'His Honour made the orders in respect of which there is now an alleged contravention. [The Respondent] was quite open in saying that she did not agree with His Honour's finding on that day.'
She said "It was just what he thought".'
- Judgment of His Honour Judge Bennett, Federal Magistrates Court of Australia - Family Law, in the case of B&B
Thankfully for our justice system and the maintenance of social order, unlike Ms B the great majority of people honours the decisions of judges. We take that obedience for granted.
Today, in hundreds of Australian courts, judges will say: 'Here is what I think.'
People will go to prison, be fined, lose a licence, their source of income, their homes, their children. The effects will ripple through families, businesses and communities. All because an unelected person in a robe on a chair behind a bench on a raised platform in a beige courtroom will decide: 'Here's what I think should happen'.

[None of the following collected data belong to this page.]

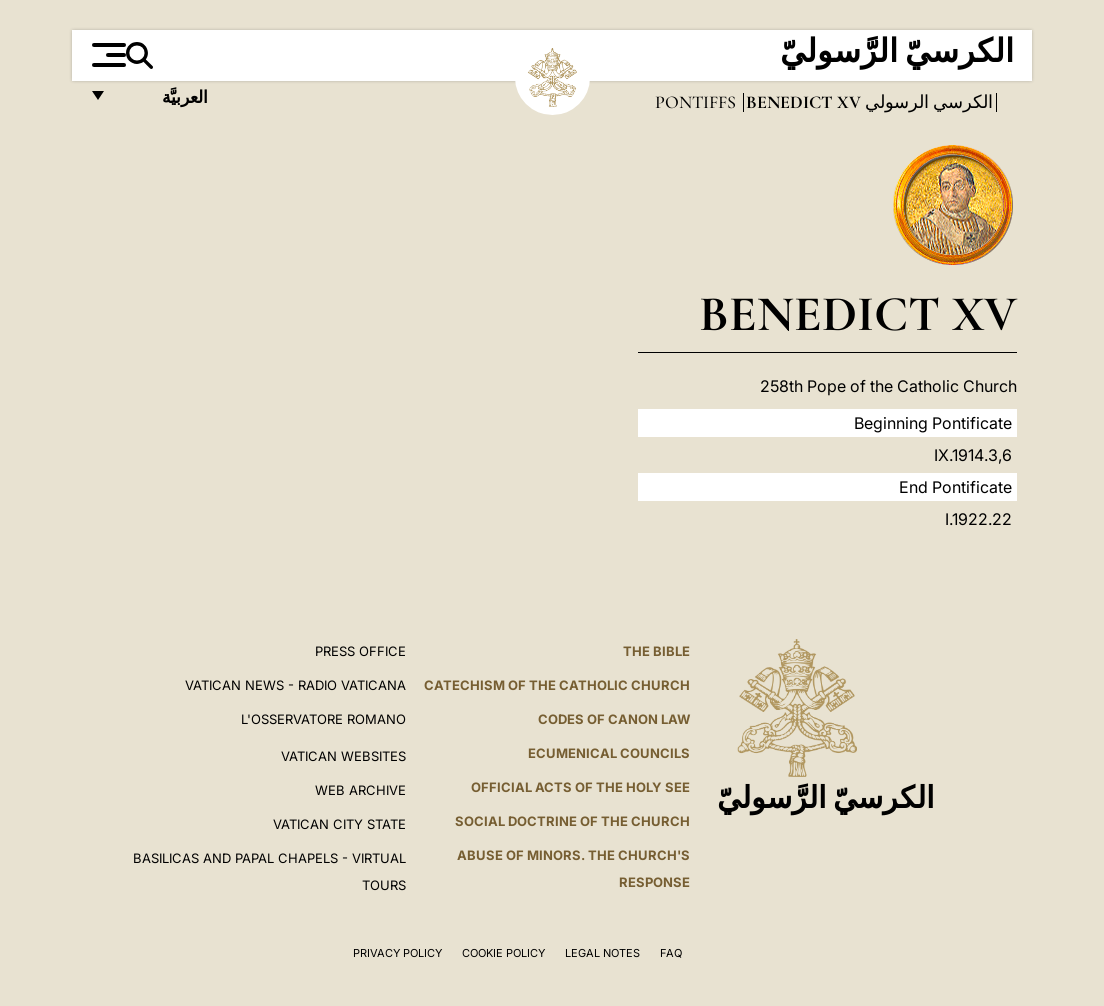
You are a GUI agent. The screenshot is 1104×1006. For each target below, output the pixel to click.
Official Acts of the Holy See (580, 787)
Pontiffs (697, 102)
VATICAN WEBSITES (343, 756)
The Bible (656, 651)
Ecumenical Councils (609, 753)
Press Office (360, 651)
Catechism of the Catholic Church (557, 685)
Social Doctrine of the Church (572, 821)
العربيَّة (163, 102)
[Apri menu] (106, 55)
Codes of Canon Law (614, 719)
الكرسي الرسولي (927, 102)
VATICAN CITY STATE (339, 824)
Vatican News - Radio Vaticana (295, 685)
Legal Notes (602, 953)
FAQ (671, 953)
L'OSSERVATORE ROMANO (323, 719)
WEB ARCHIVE (360, 790)
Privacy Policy (397, 953)
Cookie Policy (503, 953)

Some will not agree with the judge and choose to appeal the decision. In about 95% of those cases the appellate tribunal will decide: 'We agree with what he thought.'
Why is Ms B's dismissal of the judge based on it being 'just what he thought' and her defiance of his orders the exception? It can't all be explained by the deterrence of courts' enforcement powers.
Could it be because those affected by the judge's decision see, and often even participate in, the process leading up to it and witness that the judge:
- Is dispassionate,
- Applies rules,
- Relies on evidence,
- Is unbiased, and
- Allows both parties to be heard?
Could decision makers in other fields with far less consequences earn similar respect and compliance with their decisions if, instead of making decisions based on:
- I'm smarter than you.
- I was at the meeting and you weren't.
- I know someone who told me things.
- My job title has manager/leader/chief in it.
- A university gave me a degree.
- I've been on the payroll longer.
- I can sack you.
- Stepped Back
- Named the Issue
- Assessed the information
- Checked for Bias
- Allowed for a hearing
Could it be that the lack of engagement, hundreds of billions of dollars spent on compliance, low productivity and unhappiness in our workplaces are because so many of us who are affected by decision makers can't see or understand how those decisions are made? Are we just like Ms B? -
Meh. That's just what the boss thought.